Ayer, mientras la endodoncista trajinaba en las simas más oscuras y violentas de mi pieza 37, sonaba Somewhere over the rainbow. Una de las canciones de mi A-list. Una de esas que me pongo para levantar el ánimo propio y el de mis Chukis.

A partir de ahora, Somewhere over the Rainbow equivale a torno, doble chute de anestesia y dolor. Quiero el libro de reclamaciones.

Era canaria. La artífice de mi desgracia era una canaria de mi edad, enfundada en total look clínico naranja (el pantone sanitario se ha expandido desde que en Anatomía de Grey los y las macizas van a tono con sus pupilas y looks multicolor) y con los zuecos color panza de burro. Aunque soy indulgente porque no suelo limpiar demasiado mis zapatos, a ella no se lo perdoné. Podría haberlo hecho si hubiera elegido otra banda sonora, o si no me hubiera sometido a una postura  propia de la NASA -la cabeza en un plano inferior al de mis pies, para manipular a gusto-.

Vamos a poner música para relajarnos. Dijo. Y yo pensé “¿para relajarse quién?” Porque ella más bien debía concentrarse y yo estaba demasiado nerviosa como para dejarme hacer.
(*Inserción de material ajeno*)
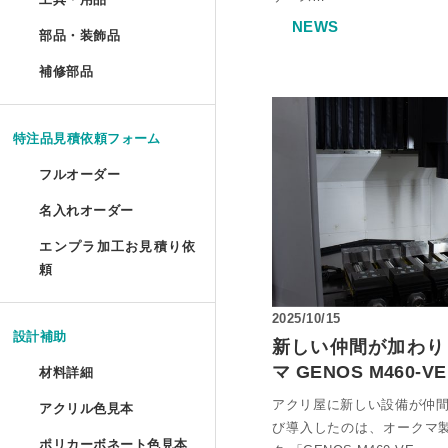
ポスターフレーム プロス
油彩キャンバス立体額 セ
メタルラック棚板シート 
アクリルプリズムシート 
ドロップレット・インセ
NEWS
部品・装飾品
»
ジグソーパズル額 セミオ
円柱アクリルケース セミ
犬トイレ セミオーダー
部品・装飾品
ツインカーボ スタンダー
フォトフレーム テーパー
アクリルフードカバー セ
抽選箱
ポスターフレーム プロス
補修部品
»
油彩キャンバス立体額 か
アクリルラック
アクリル厚板 フリーカッ
アクリル ラウンド ボウル
補修部品
厚物フレーム セミオーダ
鍵付きアクリルショーケ
犬トイレ コーナータイプ
ツインカーボ・ポリカツ
フォトフレーム テーパー
アクリルパーテーション
フォトフレームクロック
ポスターフレーム 屋外用
アクリルキャンバスケー
アクリルラック セミオー
特売 アクリル型模様板
アクリル ラウンド ボウ
LPレコード額
アクリル オープンボック
犬トイレ コーナータイプ
特注品見積依頼フォーム
ポリカーボネート型模様板
マグネットフォトフレー
ビスマスキューブ（アク
ポスターフレーム 屋外用
ディスプレイラック セミ
アクリル端材（薄板・厚
カトリ・スタンド
フルオーダー
LPレコード盤フレーム
ガルウイングケース セミ
バードケージケース
ポリカーボネート型模様
フォトフレーム プロスタ
アクリル封入 フルオーダ
名入れオーダー
フォームでのお見積もり依頼
ポスターフレーム スタン
ワゴン
アクリル端材セット（極
アクリル ペントレイ
レコード額シングルサイ
鉄道模型Nゲージ用アクリ
バードケージケース セミ
エンプラ加工お見積り依
レーザー彫刻
ポリカーボネート板端材
フォトフレーム テーブル
FAXでのお見積もり依頼
頼
大型ポスターフレームス
ワゴン セミオーダー
キギ
フォームでのお見積もり依頼
CDフレーム
アクリルひな壇ディスプ
機械彫刻
バードケージケース 扉付
L判フォトフレーム カラ
2025/10/15
透明イーゼル
アクリルキャビネット
ブロックベース
設計補助
書体彫刻
賞状額 セミオーダー
新しい仲間が加わり
けんどん式アクリルケース
バードケージケース 扉付
フォトフレーム ソリッド
マ GENOS M460-V
材料詳細
かんたん書体彫刻
アレンジシェルフ
キュービック・サークル
手ぬぐい額
サッカーボールケース
水槽ふた用ポリカーボネ
アクリ屋に新しい設備が仲間
アクリル色見本
アクリルの特性と種類
フォトフレーム チェキ専
シルク印刷
び導入したのは、オークマ
アクリルテーブル
カップ 'フロート'
ポリカーボネート色見本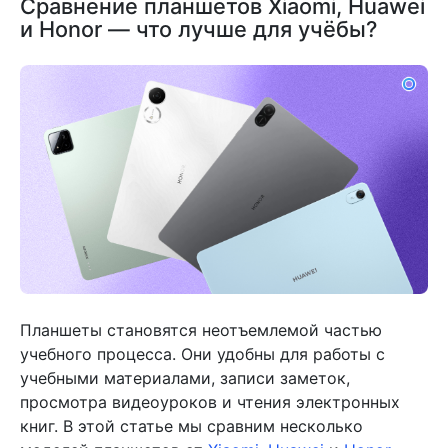
Сравнение планшетов Xiaomi, Huawei
и Honor — что лучше для учёбы?
Планшеты становятся неотъемлемой частью
учебного процесса. Они удобны для работы с
учебными материалами, записи заметок,
просмотра видеоуроков и чтения электронных
книг. В этой статье мы сравним несколько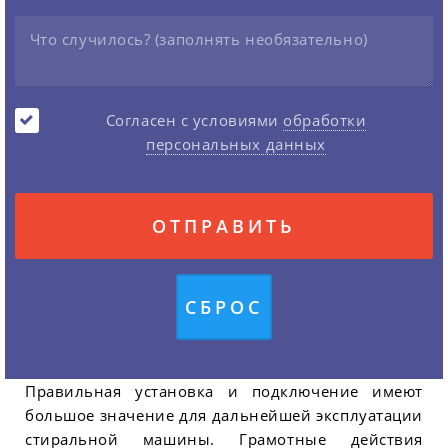
Согласен с условиями
обработки
персональных данных
Правильная установка и подключение имеют
большое значение для дальнейшей эксплуатации
стиральной машины. Грамотные действия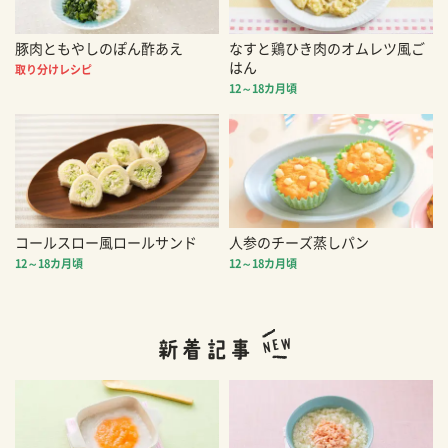
豚肉ともやしのぽん酢あえ
なすと鶏ひき肉のオムレツ風ご
はん
取り分けレシピ
12～18カ月頃
コールスロー風ロールサンド
人参のチーズ蒸しパン
12～18カ月頃
12～18カ月頃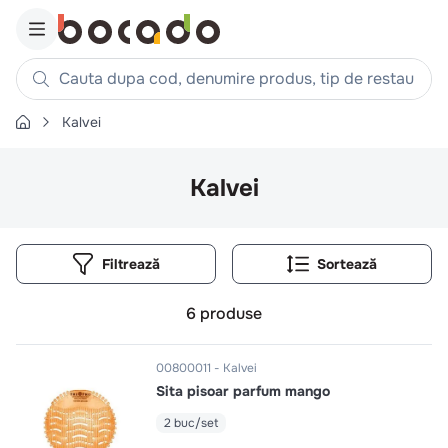
Cauta dupa cod, denumire produs, tip de restaurant, reteta
Kalvei
Căutări populare
1
.
cartofi
Kalvei
2
.
piept pui
3
.
pui
Filtrează
4
.
chifle
5
.
burger
6
produse
6
.
coaste
7
.
ceafa
00800011
Kalvei
Sita pisoar parfum mango
8
.
aripi
9
.
croissant
2 buc/set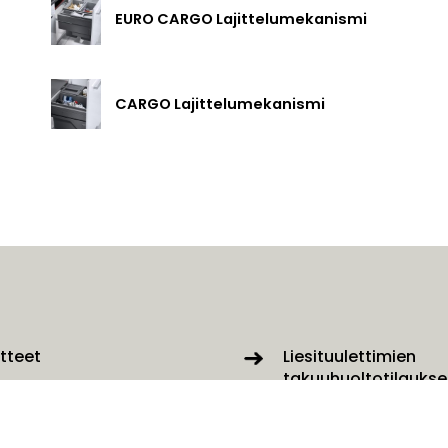
EURO CARGO Lajittelumekanismi
CARGO Lajittelumekanismi
tteet
Liesituulettimien
takuuhuoltotilaukse
velut
Ota yhteyttä lomakk
kaisut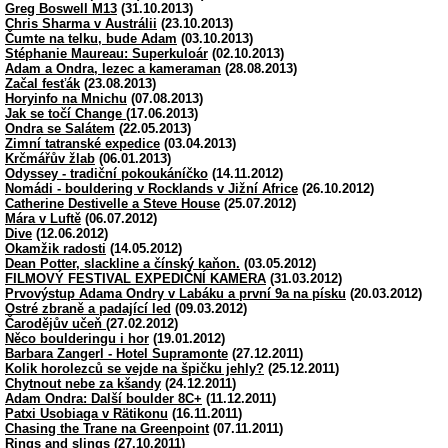
Greg Boswell M13
(31.10.2013)
Chris Sharma v Austrálii
(23.10.2013)
Čumte na telku, bude Adam
(03.10.2013)
Stéphanie Maureau: Superkuloár
(02.10.2013)
Adam a Ondra, lezec a kameraman
(28.08.2013)
Začal fesťák
(23.08.2013)
Horyinfo na Mnichu
(07.08.2013)
Jak se točí Change
(17.06.2013)
Ondra se Salátem
(22.05.2013)
Zimní tatranské expedice
(03.04.2013)
Krčmářův žlab
(06.01.2013)
Odyssey - tradiční pokoukáníčko
(14.11.2012)
Nomádi - bouldering v Rocklands v Jižní Africe
(26.10.2012)
Catherine Destivelle a Steve House
(25.07.2012)
Mára v Luftě
(06.07.2012)
Dive
(12.06.2012)
Okamžik radosti
(14.05.2012)
Dean Potter, slackline a čínský kaňon.
(03.05.2012)
FILMOVÝ FESTIVAL EXPEDIČNÍ KAMERA
(31.03.2012)
Prvovýstup Adama Ondry v Labáku a první 9a na písku
(20.03.2012)
Ostré zbraně a padající led
(09.03.2012)
Čarodějův učeň
(27.02.2012)
Něco boulderingu i hor
(19.01.2012)
Barbara Zangerl - Hotel Supramonte
(27.12.2011)
Kolik horolezců se vejde na špičku jehly?
(25.12.2011)
Chytnout nebe za kšandy
(24.12.2011)
Adam Ondra: Další boulder 8C+
(11.12.2011)
Patxi Usobiaga v Rätikonu
(16.11.2011)
Chasing the Trane na Greenpoint
(07.11.2011)
Rings and slings
(27.10.2011)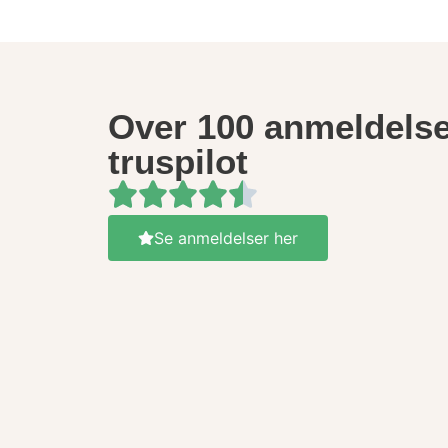
Over 100 anmeldelse
truspilot
Se anmeldelser her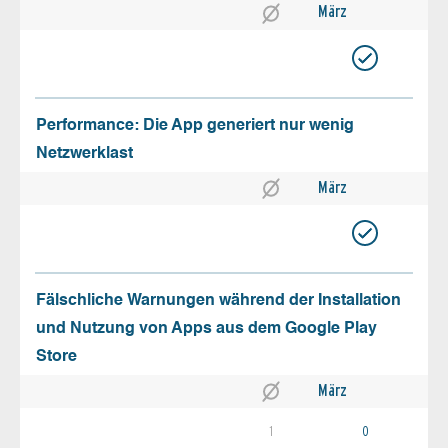
März
Performance: Die App generiert nur wenig
Netzwerklast
März
Fälschliche Warnungen während der Installation
und Nutzung von Apps aus dem Google Play
Store
März
1
0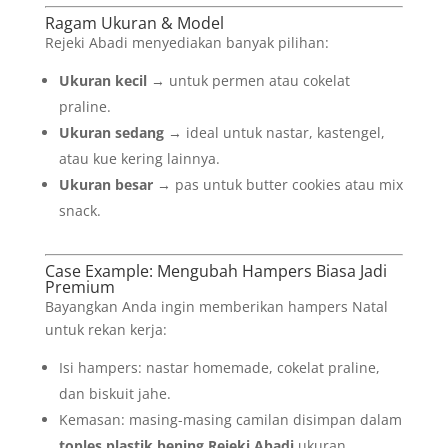
Ragam Ukuran & Model
Rejeki Abadi menyediakan banyak pilihan:
Ukuran kecil
→ untuk permen atau cokelat
praline.
Ukuran sedang
→ ideal untuk nastar, kastengel,
atau kue kering lainnya.
Ukuran besar
→ pas untuk butter cookies atau mix
snack.
Case Example: Mengubah Hampers Biasa Jadi
Premium
Bayangkan Anda ingin memberikan hampers Natal
untuk rekan kerja:
Isi hampers: nastar homemade, cokelat praline,
dan biskuit jahe.
Kemasan: masing-masing camilan disimpan dalam
toples plastik bening Rejeki Abadi
ukuran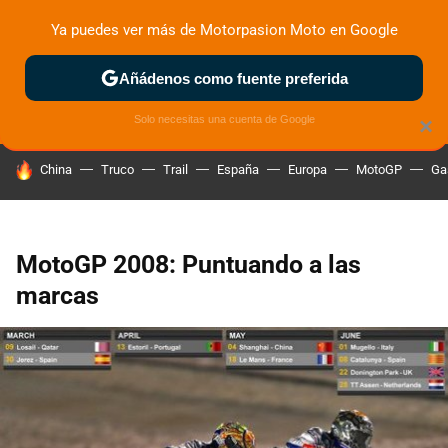
Ya puedes ver más de Motorpasion Moto en Google
ZONA DE PRUEBAS
DEPORTIVAS
MOTOS ELÉCTRICAS
Añádenos como fuente preferida
Solo necesitas una cuenta de Google
×
HOY SE HABLA DE
China
Truco
Trail
España
Europa
MotoGP
Ga
MotoGP 2008: Puntuando a las
marcas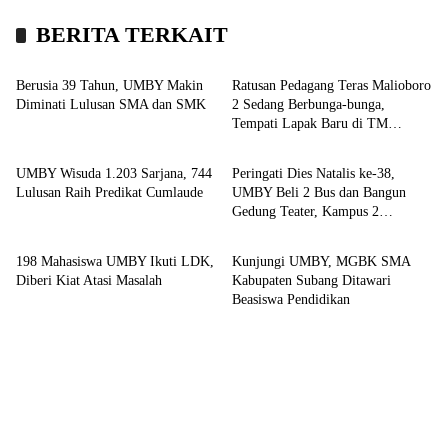
BERITA TERKAIT
Kampus
Headline
Berusia 39 Tahun, UMBY Makin
Ratusan Pedagang Teras Malioboro
Diminati Lulusan SMA dan SMK
2 Sedang Berbunga-bunga,
Tempati Lapak Baru di TM
Kampus
Kampus
Ketandan
UMBY Wisuda 1.203 Sarjana, 744
Peringati Dies Natalis ke-38,
Lulusan Raih Predikat Cumlaude
UMBY Beli 2 Bus dan Bangun
Gedung Teater, Kampus 2
Kampus
Kampus
Demangan Direnovasi jadi 9
Lantai
198 Mahasiswa UMBY Ikuti LDK,
Kunjungi UMBY, MGBK SMA
Diberi Kiat Atasi Masalah
Kabupaten Subang Ditawari
Beasiswa Pendidikan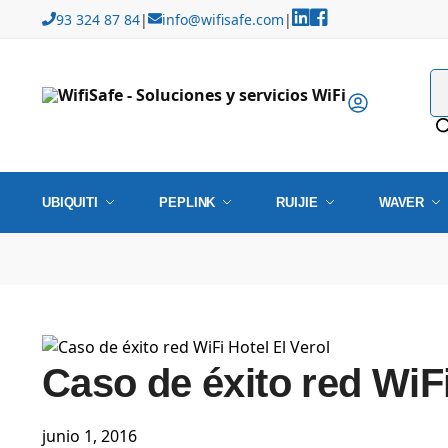
93 324 87 84
|
info@wifisafe.com
|
UBIQUITI
PEPLINK
RUIJIE
WAVER
Caso de éxito red WiFi
junio 1, 2016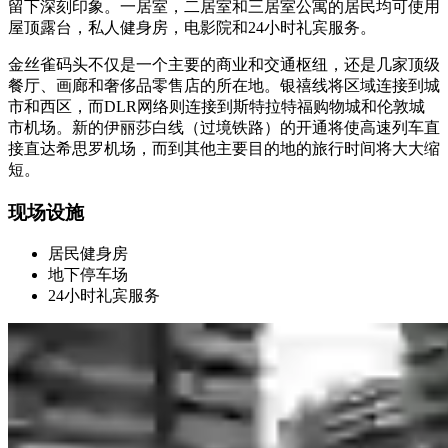
留下深刻印象。一居室，二居室和三居室公寓的居民均可使用
屋顶露台，私人健身房，电影院和24小时礼宾服务。
金丝雀码头不仅是一个主要的商业和交通枢纽，还是几家顶级
餐厅、画廊和奢侈品零售店的所在地。银禧线将区域连接到城
市和西区，而DLR网络则连接到斯特拉特福购物城和伦敦城
市机场。新的伊丽莎白线（过境铁路）的开通将使高速列车直
接直达希思罗机场，而到其他主要目的地的旅行时间将大大缩
短。
现场设施
居民健身房
地下停车场
24小时礼宾服务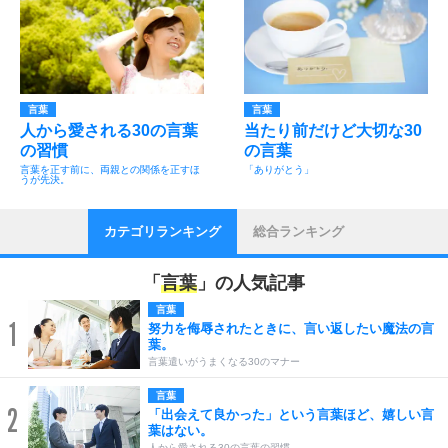
言葉
言葉
人から愛される30の言葉
当たり前だけど大切な30
の習慣
の言葉
言葉を正す前に、両親との関係を正すほ
「ありがとう」
うが先決。
カテゴリランキング
総合ランキング
「
言葉
」の人気記事
言葉
1
努力を侮辱されたときに、言い返したい魔法の言
葉。
言葉遣いがうまくなる30のマナー
言葉
2
「出会えて良かった」という言葉ほど、嬉しい言
葉はない。
人から愛される30の言葉の習慣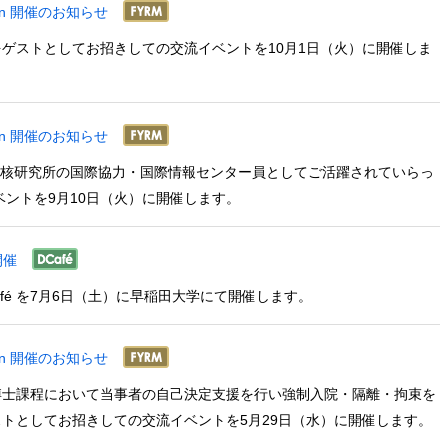
ssion 開催のお知らせ
ゲストとしてお招きしての交流イベントを10月1日（火）に開催しま
ssion 開催のお知らせ
結核研究所の国際協力・国際情報センター員としてご活躍されていらっ
ントを9月10日（火）に開催します。
開催
on Café を7月6日（土）に早稲田大学にて開催します。
ssion 開催のお知らせ
博士課程において当事者の自己決定支援を行い強制入院・隔離・拘束を
トとしてお招きしての交流イベントを5月29日（水）に開催します。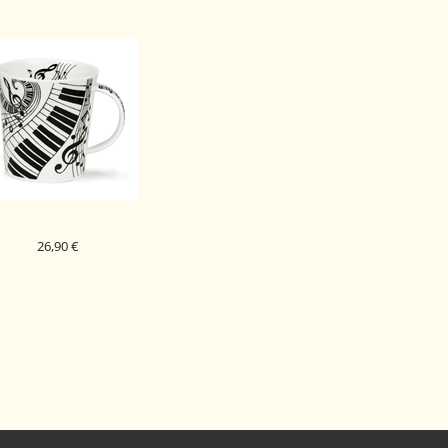
26,90 €
DUNOON PORCELAN
SKODELICA IVORY
LOMOND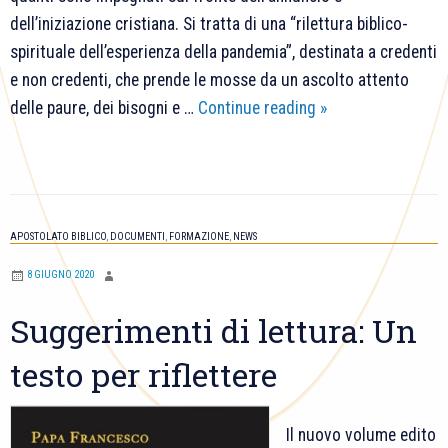
dell’iniziazione cristiana. Si tratta di una “rilettura biblico-
spirituale dell’esperienza della pandemia”, destinata a credenti
e non credenti, che prende le mosse da un ascolto attento
Suggerimenti
delle paure, dei bisogni e …
Continue reading
»
di
lettura:
Un
testo
APOSTOLATO BIBLICO
,
DOCUMENTI
,
FORMAZIONE
,
NEWS
per
riflettere
8 GIUGNO 2020
Suggerimenti di lettura: Un
testo per riflettere
Il nuovo volume edito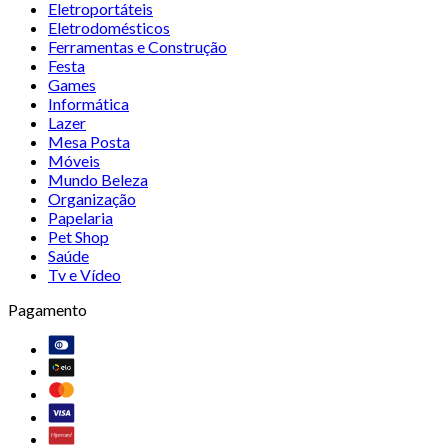
Eletroportáteis
Eletrodomésticos
Ferramentas e Construção
Festa
Games
Informática
Lazer
Mesa Posta
Móveis
Mundo Beleza
Organização
Papelaria
Pet Shop
Saúde
Tv e Vídeo
Pagamento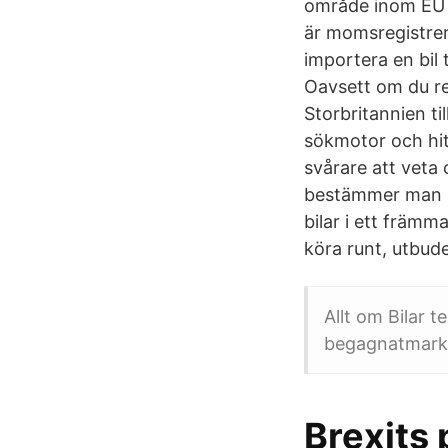
område inom EU 
är momsregistrer
importera en bil 
Oavsett om du red
Storbritannien ti
sökmotor och hitt
svårare att veta 
bestämmer man si
bilar i ett främ
köra runt, utbude
Allt om Bilar t
begagnatmarkna
Brexits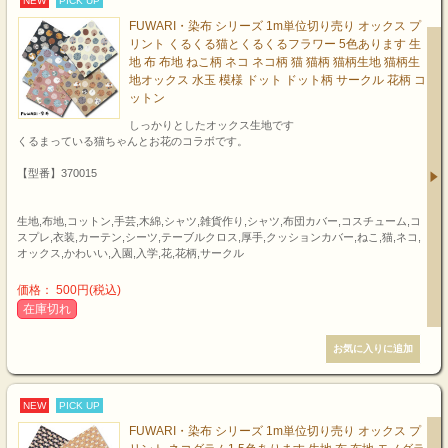
NEW
PICK UP
FUWARI・染布 シリーズ 1m単位切り売り オックス プ
リント くるくる猫とくるくるフラワー 5色あります 生
地 布 布地 ねこ柄 ネコ ネコ柄 猫 猫柄 猫柄生地 猫柄生
地オックス 水玉 模様 ドット ドット柄 サークル 花柄 コ
ットン
しっかりとしたオックス生地です
くるまっている猫ちゃんとお花のコラボです。
【型番】370015
生地,布地,コットン,手芸,木綿,シャツ,雑貨作り,シャツ,布団カバー,コスチューム,コ
スプレ,衣装,カーテン,シーツ,テーブルクロス,厚手,クッションカバー,ねこ,猫,ネコ,
オックス,かわいい,入園,入学,花,花柄,サークル
価格： 500円(税込)
在庫切れ
NEW
PICK UP
FUWARI・染布 シリーズ 1m単位切り売り オックス プ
La zona cero acordonada por un plástico tirante, la saliva atragantándome y las manos frías, heladas.

Hay una música para cada momento de la vida. Eso que los cursis llaman “nuestra banda sonora“. La del amor, la que sonaba en el coche de la autoescuela camino del examen aquel día, la del día de tu boda, la de correr cuando desfalleces, la de carretera y manta y la de al volante y a lo loco.

A partir de ahora ya tengo localizada la del drama. Gracias a esa mujer que ni siquiera se molestó en averiguar cuál de las muchas versiones es mi favorita. Y que después de entregarle la larga lista de los medicamentos que pueden matarme, me tendió un papelito de instrucciones postendodoncia que decía: “Ibuprofeno cada ocho horas“.

Con uno solo me habría asfixiado. Lo mismo es eso lo que entiende por hacerse un “over the rainbow”.